道場みたいな所だ。完璧な木造建築だよ。もしかしたら昔、俺たちみたいに日本人が訪れたのかもしれない。
中に入ると、綺麗な菊の花畑が広がっていた。紅葉まであるって、秋だな。
「ウッドデッキ(日本家屋)だな」
「とっても和の心を感じるな」
石庭まであるんだけど。
池に小さな橋が架かっていても驚かない。むしろ知ってたって言う。
奥からパタパタという足音が聞こえてきた。お弟子さんか?
「*$%°#N##=○*B?」
狐の獣人さんが現れた。
「和服!?」
「着物!?」
「お面の意味あるのか?」
「八樹の注目箇所おかしいよ!?」
狐さんは紅葉が描かれた臙脂色の着物を着込んでいた。そして狐面。
意味、ないよな?
ニッコリと笑う狐さん。圧力がございますな。隈取りが特に。
狐さんは首に下げている石を握って、俺に近寄って頭に触れてきた。狐になでなでされるとかレアだな。
「コン!」
まさかの鳴き声!
目を見開いた狐さんは迫力が倍増。
あ、眼は狐目だった。
何をしているのか分からないが、狐さんの眼がいろんな色に変色しているのが不思議でたまらない。
もしかして、ただコレだけの効果?
「°F"×¥$%O&/#K~X*」
「ついて来いって…」
「え、さっきのなに?」
「¿D$//*L♦︎#$M&?」
「S&$°*☆々%N。∂%°O±¢€\V、C○3*♪▼$€#_J」
よく話せるなー…。
何度聴いても何て言っているのか分からないし、文字も多分見たことがないものだろう。ヒエログリフみたいな、何かに似せたものだったら分かりそうだけど。漢字は絶対無いな。

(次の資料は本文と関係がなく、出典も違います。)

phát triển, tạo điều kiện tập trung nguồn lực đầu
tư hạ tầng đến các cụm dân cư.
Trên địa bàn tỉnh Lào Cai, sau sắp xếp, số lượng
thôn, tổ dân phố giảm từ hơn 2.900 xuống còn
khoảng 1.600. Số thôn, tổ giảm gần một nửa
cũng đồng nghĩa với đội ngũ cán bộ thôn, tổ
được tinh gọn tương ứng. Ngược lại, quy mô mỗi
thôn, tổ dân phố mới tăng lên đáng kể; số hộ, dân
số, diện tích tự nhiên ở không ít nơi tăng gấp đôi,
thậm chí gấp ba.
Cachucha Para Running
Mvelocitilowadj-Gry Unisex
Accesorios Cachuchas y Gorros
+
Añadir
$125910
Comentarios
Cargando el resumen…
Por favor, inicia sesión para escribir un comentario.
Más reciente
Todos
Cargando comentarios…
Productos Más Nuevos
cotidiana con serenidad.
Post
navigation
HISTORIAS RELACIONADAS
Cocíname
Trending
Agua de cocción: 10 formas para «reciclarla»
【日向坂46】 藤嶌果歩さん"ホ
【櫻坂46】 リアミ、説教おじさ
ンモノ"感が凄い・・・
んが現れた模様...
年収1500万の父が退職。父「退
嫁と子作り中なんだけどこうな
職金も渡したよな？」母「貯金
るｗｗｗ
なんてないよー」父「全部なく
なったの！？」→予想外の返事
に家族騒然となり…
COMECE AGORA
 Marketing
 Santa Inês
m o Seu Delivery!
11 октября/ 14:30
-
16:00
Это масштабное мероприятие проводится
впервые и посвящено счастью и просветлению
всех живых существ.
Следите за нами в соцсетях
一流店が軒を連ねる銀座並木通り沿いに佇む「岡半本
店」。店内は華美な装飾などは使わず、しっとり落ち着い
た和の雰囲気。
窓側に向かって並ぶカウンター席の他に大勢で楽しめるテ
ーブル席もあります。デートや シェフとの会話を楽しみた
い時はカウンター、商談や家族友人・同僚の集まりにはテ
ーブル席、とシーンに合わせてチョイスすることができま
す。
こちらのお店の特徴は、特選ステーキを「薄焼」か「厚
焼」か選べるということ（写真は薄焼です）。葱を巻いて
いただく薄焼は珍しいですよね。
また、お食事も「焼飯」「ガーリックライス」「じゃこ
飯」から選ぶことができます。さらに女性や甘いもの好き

「さっきのは【覗憶】っていう記憶を見るスキルだって。手っ取り早いからそうしたってさー」
「なるほど。俺たちが説明するとなると、すごい手間が掛かるもんな」
「そういうスキルもあるんだ〜」
便利なもんだ。
狐ってことは、まさか【擬態】とか【幻惑】とかあんのかも。
狐さんに連れられて向かった先には、やけにふさっとした毛玉らしきものが、縁側から紅葉をつまみに酒を呑んでいた。徳利だ!?
なんの【獣人】だろう。
毛玉がゆったりと振り返った。ふさっ!というより、ぼわっ!って感じの髪は、毛先が尖っている。
そう、ハリネズミの【獣人】だった。
ゴリラみたいにマッチョな、白いハリネズミさん。
「M≪x%#3e$□*×¥♪!」
「俺たちのことは聞いてるって」
「O△々°%##//L♦︎&/ωU:~*」
「これからビシバシ鍛えてやるって…おれは平気だけど」
「おぉう…俺体力ないのに…」
「僕も…」
「ま、まあこの世界で生きるためには必要だろ!」
そうだけど。そうだけど!
おれはもう既に、この世界で生きていける自信が無くなってきた。